## Problem to solve
Set down every entry again word for word, please, but skip the pictures.

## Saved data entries

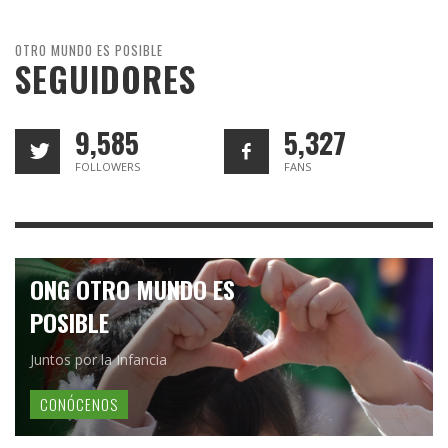
OTRO MUNDO ES POSIBLE
SEGUIDORES
9,585
5,327
FOLLOWERS
FANS
ONG OTRO MUNDO ES
POSIBLE
Juntos por la Infancia
CONÓCENOS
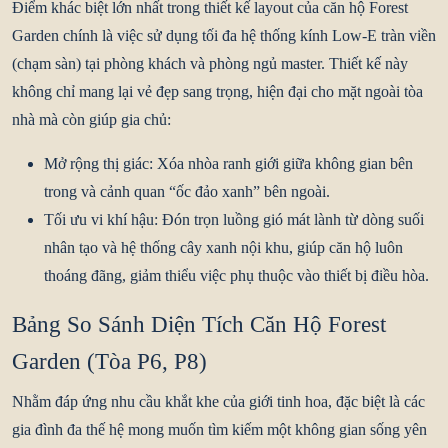
Điểm khác biệt lớn nhất trong thiết kế layout của căn hộ Forest
Garden chính là việc sử dụng tối đa hệ thống kính Low-E tràn viền
(chạm sàn) tại phòng khách và phòng ngủ master. Thiết kế này
không chỉ mang lại vẻ đẹp sang trọng, hiện đại cho mặt ngoài tòa
nhà mà còn giúp gia chủ:
Mở rộng thị giác:
Xóa nhòa ranh giới giữa không gian bên
trong và cảnh quan “ốc đảo xanh” bên ngoài.
Tối ưu vi khí hậu:
Đón trọn luồng gió mát lành từ dòng suối
nhân tạo và hệ thống cây xanh nội khu, giúp căn hộ luôn
thoáng đãng, giảm thiểu việc phụ thuộc vào thiết bị điều hòa.
Bảng So Sánh Diện Tích Căn Hộ Forest
Garden (Tòa P6, P8)
Nhằm đáp ứng nhu cầu khắt khe của giới tinh hoa, đặc biệt là các
gia đình đa thế hệ mong muốn tìm kiếm một không gian sống yên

## Response to this task
OTRO MUNDO ES POSIBLE
SEGUIDORES
9,585
5,327
FOLLOWERS
FANS
ONG OTRO MUNDO ES
POSIBLE
Juntos por la Infancia
CONÓCENOS
Điểm khác biệt lớn nhất trong thiết kế layout của căn hộ Forest
Garden chính là việc sử dụng tối đa hệ thống kính Low-E tràn viền
(chạm sàn) tại phòng khách và phòng ngủ master. Thiết kế này
không chỉ mang lại vẻ đẹp sang trọng, hiện đại cho mặt ngoài tòa
nhà mà còn giúp gia chủ:
Mở rộng thị giác:
Xóa nhòa ranh giới giữa không gian bên
trong và cảnh quan “ốc đảo xanh” bên ngoài.
Tối ưu vi khí hậu:
Đón trọn luồng gió mát lành từ dòng suối
nhân tạo và hệ thống cây xanh nội khu, giúp căn hộ luôn
thoáng đãng, giảm thiểu việc phụ thuộc vào thiết bị điều hòa.
Bảng So Sánh Diện Tích Căn Hộ Forest
Garden (Tòa P6, P8)
Nhằm đáp ứng nhu cầu khắt khe của giới tinh hoa, đặc biệt là các
gia đình đa thế hệ mong muốn tìm kiếm một không gian sống yên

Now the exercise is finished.